Поэтому я не выказывала раскаяния и старалась, чтобы мое лицо ничего не выражало. Хотя, думалось мне, тот, кто придумал, что человечину нельзя есть, был далеко не так голоден, как я. За два дня, что миновали с нашего прибытия, я ела дважды – если жидкий бульон из птицы, в которую Алария метко бросила камнем, и похлебку из двух горстей муки на полный котелок воды можно назвать едой. Остальным доставалось больше, чем мне. Я хотела из гордости отказаться от той малости, что они мне выделили, но Волк-Отец отсоветовал.

Ешь, чтобы жить, сказал он. Гордись тем, что остаешься в живых.

И я старалась. Ела то, что мне давали, держала язык за зубами и внимательно слушала.

К этому времени они уже развязали мне руки и связали ноги свободно, чтобы я могла помогать в бесконечном поиске хвороста. Новые путы опять отрезали от моей туники. Я опасалась грызть их, чтобы не отобрали еще больше. За мной внимательно следили. Стоило мне хоть немного отойти от Аларии, Двалия била меня палкой. Каждую ночь она привязывала мои запястья к лодыжкам, а потом и к своему запястью. Если я шевелилась во сне, она пинала меня. Со всей силы.

И каждый раз, когда Двалия меня пинала, Отец-Волк рычал:

Убей ее! Как можно скорее. Как только сможешь.

– Кроме нас с тобой, никого не осталось, – шепнула Реппин Аларии той ночью, когда Двалия уже спала.

– Я тоже здесь, – напомнил о себе Виндлайер.

– Я имела в виду истинных небелов, – презрительно пояснила Реппин. – Ты не изучал свитков сновидений. Хватит подслушивать! – И она заговорила еще тише, словно чтобы дать понять, что его это не касается: – Помнишь, сама Симфэ говорила, что нас выбрали, потому что мы лучшие. Выбрали, чтобы мы помогли Двалии разглядеть Путь. Но она с самого начала нас не слушала. Мы обе знаем, что девчонка не имеет никакой ценности. – Она вздохнула. – Боюсь, мы очень далеко отклонились от Пути.

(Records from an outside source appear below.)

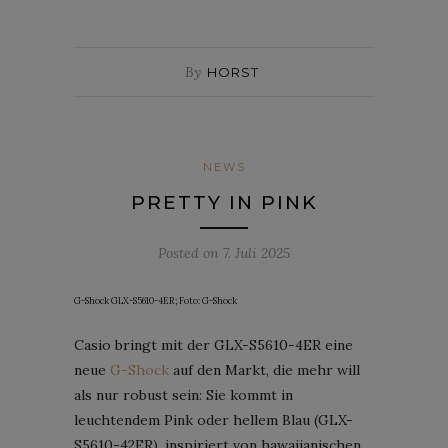
By
HORST
NEWS
PRETTY IN PINK
Posted on
7. Juli 2025
G-Shock GLX-S5610-4ER; Foto: G-Shock
Casio bringt mit der GLX-S5610-4ER eine
neue
G-Shock
auf den Markt, die mehr will
als nur robust sein: Sie kommt in
leuchtendem Pink oder hellem Blau (GLX-
S5610-42ER), inspiriert von hawaiianischen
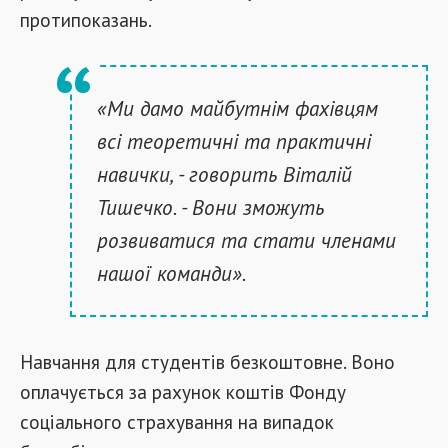
протипоказань.
«Ми дамо майбутнім фахівцям
всі теоретичні та практичні
навички, - говорить Віталій
Тишечко. - Вони зможуть
розвиватися та стати членами
нашої команди».
Навчання для студентів безкоштовне. Воно
оплачується за рахунок коштів Фонду
соціального страхування на випадок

Алария неуверенно возразила:

– Но у Би была лихорадка, и она сбросила кожу. Это должно что-то да значить.

– Только то, что у нее в роду был какой-то Белый. А не то, что она может видеть сны. И уж точно не то, что она и есть тот Нежданный Сын, которого, как говорила Двалия, мы должны отыскать. – Реппин понизила голос еще больше: – Ты ведь сама понимаешь, что это не она! Даже Двалия уже больше в это не верит. Алария, мы должны защищать друг друга. Больше никто нас не защитит. Когда Симфэ и Двалия предложили этот план, то и Капра, и Колтри были против. Они говорили, что мы уже имели дело с Нежданным Сыном: это тот, кто освободил Айсфира и покончил с Илисторой. Так сказал Любимый, когда вернулся в Клеррес. Он сказал, что один из его Изменяющих, убийца благородных кровей, был Нежданным Сыном. Его народ звал Илистору Бледной Женщиной. И Нежданный Сын сразил ее. Это всем известно! Трое из Четырех сказали, что сны о нем сбылись и теперь эти пророчества следует отбросить. Только Симфэ не согласилась. И Двалия.